The Aluminator, which took about a year to develop, used aluminum foil and sodium hydroxide, and its onboard water supply, to produce its hydrogen fuel.

The Northeastern chemical engineering students (in keeping with the spirit and requirements of the competition) also programmed a chemical reaction to stop the car at a certain point.

Twitter

Tweetbookz puts your pithy online observations into print

When I heard about Tweetbookz, an online print shop that will package your tweets into a pretty little book of maxims, I thought, “Weren’t blooks bad enough?’’

Blooks, you might recall, were a publishing scheme from the dot-com-bubble era that never amounted to much, in terms of literature.

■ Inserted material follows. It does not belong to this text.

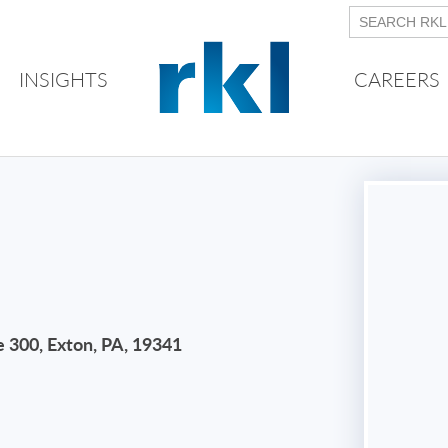
INSIGHTS
CAREERS
e 300, Exton, PA, 19341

But for some, the idea of seeing one’s 140-character brain blips baked onto paper is hard to resist. Even New Yorker staff writer and author Susan Orlean, aka@susanorlean, enthusiastically retweeted a report about Tweetbookz last week.

Orlean is one of those established writers (best known for “The Orchid Thief’’) who is now trying her hand at a pithier style.

“Do you think it’s possible to lose both your favorite shirt and your sunglasses in your own house? I’m here to tell you, it’s possible,’’ reads a recent tweet from Orlean.

She also chronicles the drama surrounding her chickens and sends dispatches from her New Yorker assignments in Europe.

If you think you are sitting on something better, TweetBookz (www.tweetbookz.com) will print up to 200 of your tweets in either a hardcover book ($30) or a paperback ($20). You can get a book of your own tweets - in English, Spanish, French, or Hebrew - but not someone else’s.

Here’s how it works: You log in to your Twitter account at the TweetBookz website and select tweets for the book. They will be printed beginning with your most recent tweets.

You cannot edit existing tweets or add new ones directly to your book.

You can choose one of four colors for your book’s cover. Inside are black-and-white pages, on recycled paper. The books are 5 1/2 inches high, and 8 1/2 inches across.